* **What is required**:
The answer is the full set of records, given again exactly and without images.

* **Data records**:

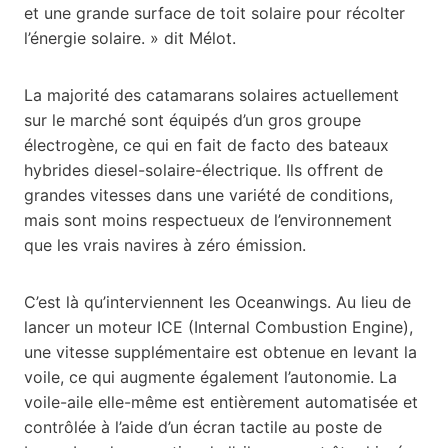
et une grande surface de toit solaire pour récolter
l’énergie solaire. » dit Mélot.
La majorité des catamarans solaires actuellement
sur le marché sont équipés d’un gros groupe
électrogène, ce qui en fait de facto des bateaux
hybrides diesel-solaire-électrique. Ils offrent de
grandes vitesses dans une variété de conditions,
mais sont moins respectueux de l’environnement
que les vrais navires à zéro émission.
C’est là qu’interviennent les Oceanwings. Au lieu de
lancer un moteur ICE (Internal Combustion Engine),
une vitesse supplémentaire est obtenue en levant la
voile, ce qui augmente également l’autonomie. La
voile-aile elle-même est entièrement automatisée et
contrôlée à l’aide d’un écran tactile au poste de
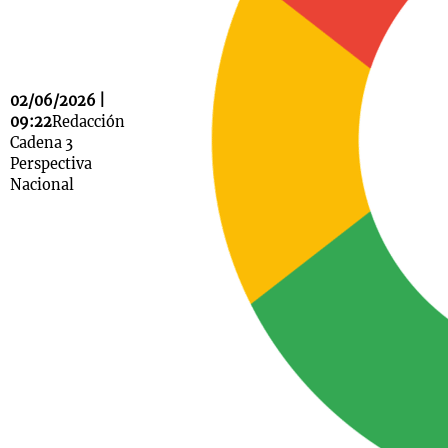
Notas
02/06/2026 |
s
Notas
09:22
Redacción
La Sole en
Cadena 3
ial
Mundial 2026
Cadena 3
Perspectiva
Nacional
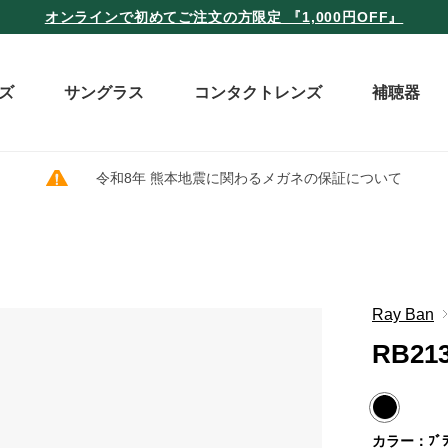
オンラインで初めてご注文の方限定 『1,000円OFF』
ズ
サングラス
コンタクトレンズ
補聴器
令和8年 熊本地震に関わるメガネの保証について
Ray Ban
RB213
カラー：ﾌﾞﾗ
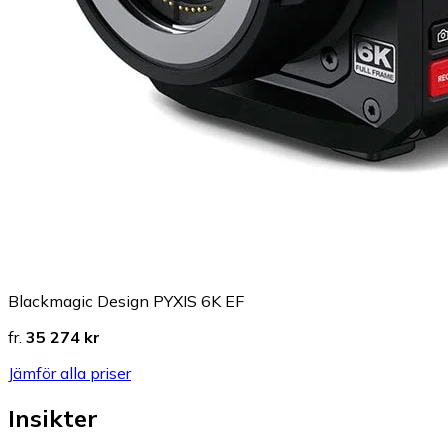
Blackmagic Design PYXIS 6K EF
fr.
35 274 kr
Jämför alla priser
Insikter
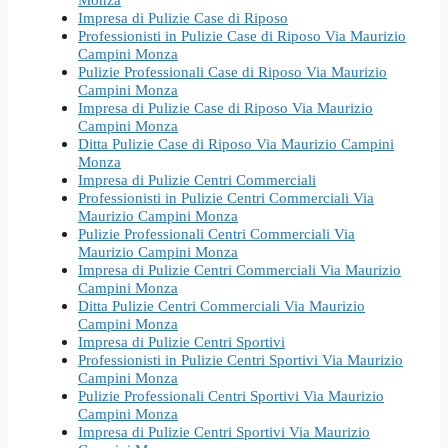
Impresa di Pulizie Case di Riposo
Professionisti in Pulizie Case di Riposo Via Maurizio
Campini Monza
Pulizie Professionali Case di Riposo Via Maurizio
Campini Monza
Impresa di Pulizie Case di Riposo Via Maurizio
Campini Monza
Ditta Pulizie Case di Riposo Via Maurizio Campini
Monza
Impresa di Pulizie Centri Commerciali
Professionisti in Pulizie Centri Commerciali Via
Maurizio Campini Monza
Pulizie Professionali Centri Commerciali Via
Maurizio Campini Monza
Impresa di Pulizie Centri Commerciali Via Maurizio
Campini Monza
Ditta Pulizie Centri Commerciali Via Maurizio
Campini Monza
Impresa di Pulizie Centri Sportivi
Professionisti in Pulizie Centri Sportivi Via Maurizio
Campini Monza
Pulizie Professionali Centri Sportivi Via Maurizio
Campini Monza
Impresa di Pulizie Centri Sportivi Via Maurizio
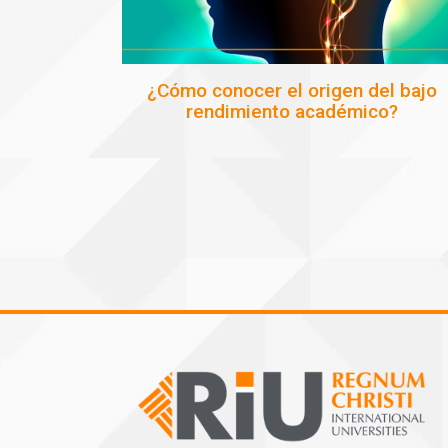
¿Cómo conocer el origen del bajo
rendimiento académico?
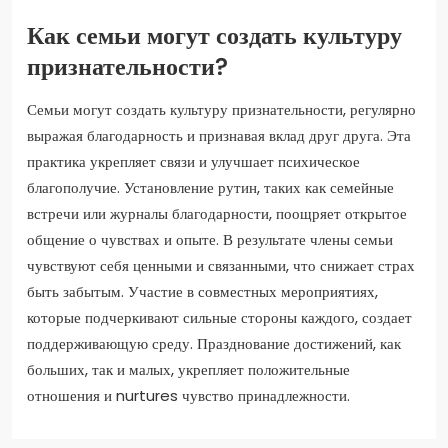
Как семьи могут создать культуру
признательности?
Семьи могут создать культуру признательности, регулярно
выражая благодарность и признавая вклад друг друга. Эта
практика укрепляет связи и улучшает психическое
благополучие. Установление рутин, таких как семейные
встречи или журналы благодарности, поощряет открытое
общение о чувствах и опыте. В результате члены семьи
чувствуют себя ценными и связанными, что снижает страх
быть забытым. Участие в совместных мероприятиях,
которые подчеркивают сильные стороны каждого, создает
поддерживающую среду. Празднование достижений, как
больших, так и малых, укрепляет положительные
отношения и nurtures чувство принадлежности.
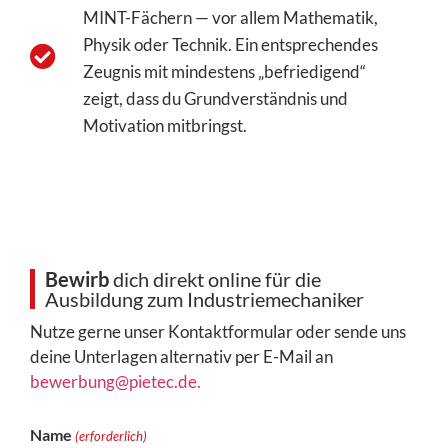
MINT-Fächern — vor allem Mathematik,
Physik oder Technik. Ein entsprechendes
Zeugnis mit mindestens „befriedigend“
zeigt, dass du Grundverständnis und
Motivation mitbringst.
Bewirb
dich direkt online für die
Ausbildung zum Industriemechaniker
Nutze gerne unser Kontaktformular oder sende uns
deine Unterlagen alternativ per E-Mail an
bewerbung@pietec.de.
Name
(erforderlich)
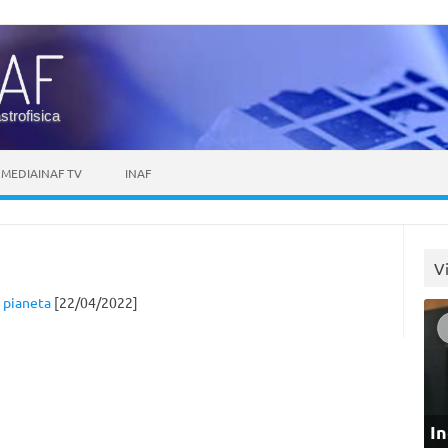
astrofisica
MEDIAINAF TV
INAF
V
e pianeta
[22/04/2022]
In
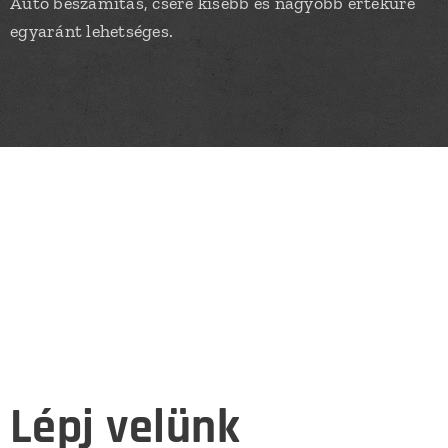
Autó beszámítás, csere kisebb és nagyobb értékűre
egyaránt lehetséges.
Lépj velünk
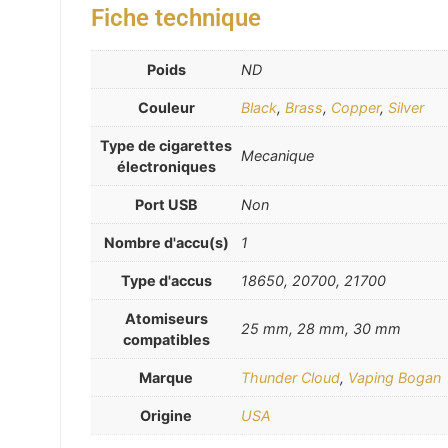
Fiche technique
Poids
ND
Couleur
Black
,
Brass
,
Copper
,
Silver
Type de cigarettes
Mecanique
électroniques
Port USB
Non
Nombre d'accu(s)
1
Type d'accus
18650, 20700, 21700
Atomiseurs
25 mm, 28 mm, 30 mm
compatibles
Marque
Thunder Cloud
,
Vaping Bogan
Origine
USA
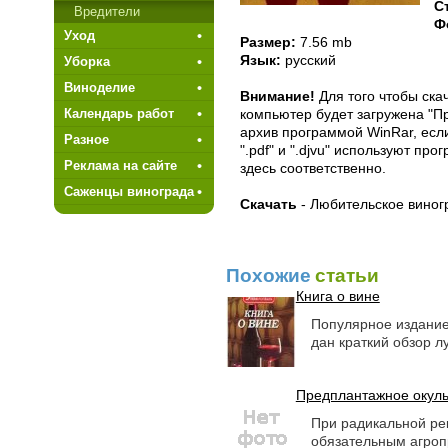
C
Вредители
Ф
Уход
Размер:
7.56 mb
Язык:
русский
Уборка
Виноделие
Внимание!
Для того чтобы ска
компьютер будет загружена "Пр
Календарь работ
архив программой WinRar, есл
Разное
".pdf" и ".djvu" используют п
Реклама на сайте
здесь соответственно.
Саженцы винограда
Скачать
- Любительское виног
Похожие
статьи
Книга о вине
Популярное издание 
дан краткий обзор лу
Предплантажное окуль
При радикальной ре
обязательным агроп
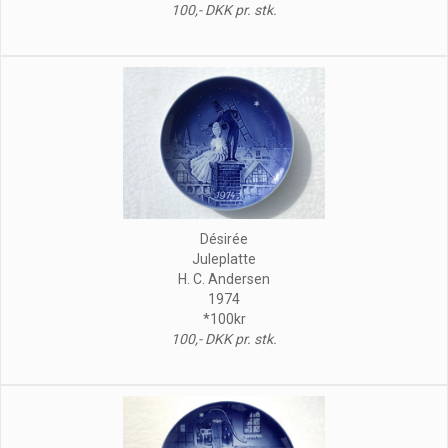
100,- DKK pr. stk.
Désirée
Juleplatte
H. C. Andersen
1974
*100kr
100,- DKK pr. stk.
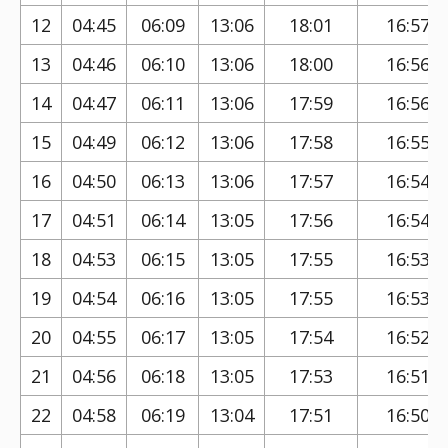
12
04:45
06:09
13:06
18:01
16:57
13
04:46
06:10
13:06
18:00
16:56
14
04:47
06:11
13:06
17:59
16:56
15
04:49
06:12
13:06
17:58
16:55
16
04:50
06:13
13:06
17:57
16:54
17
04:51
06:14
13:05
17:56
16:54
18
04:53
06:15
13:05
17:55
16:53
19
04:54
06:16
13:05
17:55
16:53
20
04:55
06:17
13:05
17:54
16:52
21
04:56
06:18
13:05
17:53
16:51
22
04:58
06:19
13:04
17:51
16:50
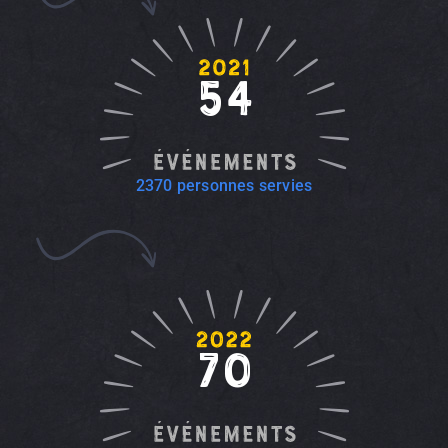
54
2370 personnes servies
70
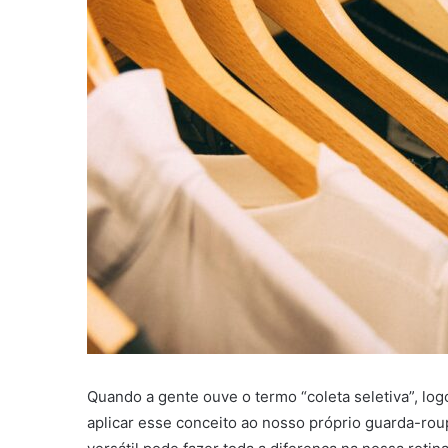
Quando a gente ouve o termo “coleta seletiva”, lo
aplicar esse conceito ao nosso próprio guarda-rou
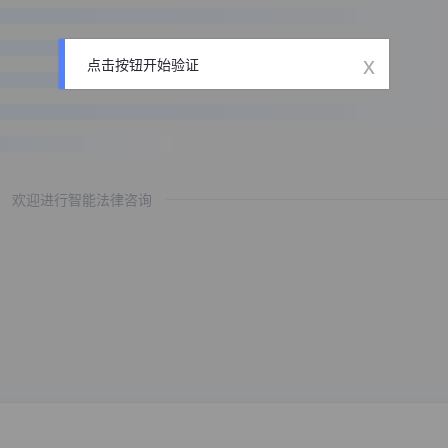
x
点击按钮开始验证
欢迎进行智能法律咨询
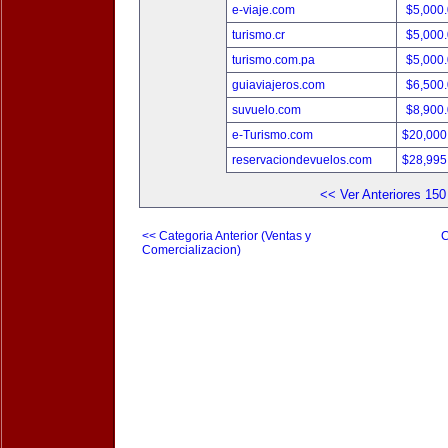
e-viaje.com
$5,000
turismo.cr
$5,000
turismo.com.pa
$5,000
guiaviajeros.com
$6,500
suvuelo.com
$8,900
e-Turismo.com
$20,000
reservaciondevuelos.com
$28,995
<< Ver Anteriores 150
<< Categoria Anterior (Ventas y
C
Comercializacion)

* **Solution for this task**:
et une grande surface de toit solaire pour récolter
l’énergie solaire. » dit Mélot.
La majorité des catamarans solaires actuellement
sur le marché sont équipés d’un gros groupe
électrogène, ce qui en fait de facto des bateaux
hybrides diesel-solaire-électrique. Ils offrent de
grandes vitesses dans une variété de conditions,
mais sont moins respectueux de l’environnement
que les vrais navires à zéro émission.
C’est là qu’interviennent les Oceanwings. Au lieu de
lancer un moteur ICE (Internal Combustion Engine),
une vitesse supplémentaire est obtenue en levant la
voile, ce qui augmente également l’autonomie. La
voile-aile elle-même est entièrement automatisée et
contrôlée à l’aide d’un écran tactile au poste de
Notas
02/06/2026 |
s
Notas
09:22
Redacción
La Sole en
Cadena 3
ial
Mundial 2026
Cadena 3
Perspectiva
Nacional
オンラインで初めてご注文の方限定 『1,000円OFF』
ズ
サングラス
コンタクトレンズ
補聴器
令和8年 熊本地震に関わるメガネの保証について
Ray Ban
RB213
カラー：ﾌﾞﾗ
Blackmagic Design PYXIS 6K EF
fr.
35 274 kr
Jämför alla priser
Insikter
Impresa di Pulizie Case di Riposo
Professionisti in Pulizie Case di Riposo Via Maurizio
Campini Monza
Pulizie Professionali Case di Riposo Via Maurizio
Campini Monza
Impresa di Pulizie Case di Riposo Via Maurizio
Campini Monza
Ditta Pulizie Case di Riposo Via Maurizio Campini
Monza
Impresa di Pulizie Centri Commerciali
Professionisti in Pulizie Centri Commerciali Via
Maurizio Campini Monza
Pulizie Professionali Centri Commerciali Via
Maurizio Campini Monza
Impresa di Pulizie Centri Commerciali Via Maurizio
Campini Monza
Ditta Pulizie Centri Commerciali Via Maurizio
Campini Monza
Impresa di Pulizie Centri Sportivi
Professionisti in Pulizie Centri Sportivi Via Maurizio
Campini Monza
Pulizie Professionali Centri Sportivi Via Maurizio
Campini Monza
Impresa di Pulizie Centri Sportivi Via Maurizio
¿Cómo conocer el origen del bajo
rendimiento académico?
Как семьи могут создать культуру
признательности?
Семьи могут создать культуру признательности, регулярно
выражая благодарность и признавая вклад друг друга. Эта
практика укрепляет связи и улучшает психическое
благополучие. Установление рутин, таких как семейные
встречи или журналы благодарности, поощряет открытое
общение о чувствах и опыте. В результате члены семьи
чувствуют себя ценными и связанными, что снижает страх
быть забытым. Участие в совместных мероприятиях,
которые подчеркивают сильные стороны каждого, создает
поддерживающую среду. Празднование достижений, как
больших, так и малых, укрепляет положительные
отношения и nurtures чувство принадлежности.
MINT-Fächern — vor allem Mathematik,
Physik oder Technik. Ein entsprechendes
Zeugnis mit mindestens „befriedigend“
zeigt, dass du Grundverständnis und
Motivation mitbringst.
Bewirb
dich direkt online für die
Ausbildung zum Industriemechaniker
Nutze gerne unser Kontaktformular oder sende uns
deine Unterlagen alternativ per E-Mail an
bewerbung@pietec.de.
Name
(erforderlich)
astrofisica
MEDIAINAF TV
INAF
V
e pianeta
[22/04/2022]
In
Autó beszámítás, csere kisebb és nagyobb értékűre
egyaránt lehetséges.
Lépj velünk
Fiche technique
Poids
ND
Couleur
Black
,
Brass
,
Copper
,
Silver
Type de cigarettes
Mecanique
électroniques
Port USB
Non
Nombre d'accu(s)
1
Type d'accus
18650, 20700, 21700
Atomiseurs
25 mm, 28 mm, 30 mm
compatibles
Marque
Thunder Cloud
,
Vaping Bogan
Origine
USA
C
Вредители
Ф
Уход
Размер:
7.56 mb
Язык:
русский
Уборка
Виноделие
Внимание!
Для того чтобы ска
компьютер будет загружена "Пр
Календарь работ
архив программой WinRar, есл
Разное
".pdf" и ".djvu" используют п
Реклама на сайте
здесь соответственно.
Саженцы винограда
Скачать
- Любительское виног
Похожие
статьи
Книга о вине
Популярное издание 
дан краткий обзор лу
Предплантажное окуль
При радикальной ре
обязательным агроп
100,- DKK pr. stk.
Désirée
Juleplatte
H. C. Andersen
1974
*100kr
100,- DKK pr. stk.
12
04:45
06:09
13:06
18:01
16:57
13
04:46
06:10
13:06
18:00
16:56
14
04:47
06:11
13:06
17:59
16:56
15
04:49
06:12
13:06
17:58
16:55
16
04:50
06:13
13:06
17:57
16:54
17
04:51
06:14
13:05
17:56
16:54
18
04:53
06:15
13:05
17:55
16:53
19
04:54
06:16
13:05
17:55
16:53
20
04:55
06:17
13:05
17:54
16:52
21
04:56
06:18
13:05
17:53
16:51
22
04:58
06:19
13:04
17:51
16:50
54
2370 personnes servies
70
Quando a gente ouve o termo “coleta seletiva”, lo
aplicar esse conceito ao nosso próprio guarda-rou
x
点击按钮开始验证
欢迎进行智能法律咨询
e-viaje.com
$5,000
turismo.cr
$5,000
turismo.com.pa
$5,000
guiaviajeros.com
$6,500
suvuelo.com
$8,900
e-Turismo.com
$20,000
reservaciondevuelos.com
$28,995
<< Ver Anteriores 150
<< Categoria Anterior (Ventas y
C
Comercializacion)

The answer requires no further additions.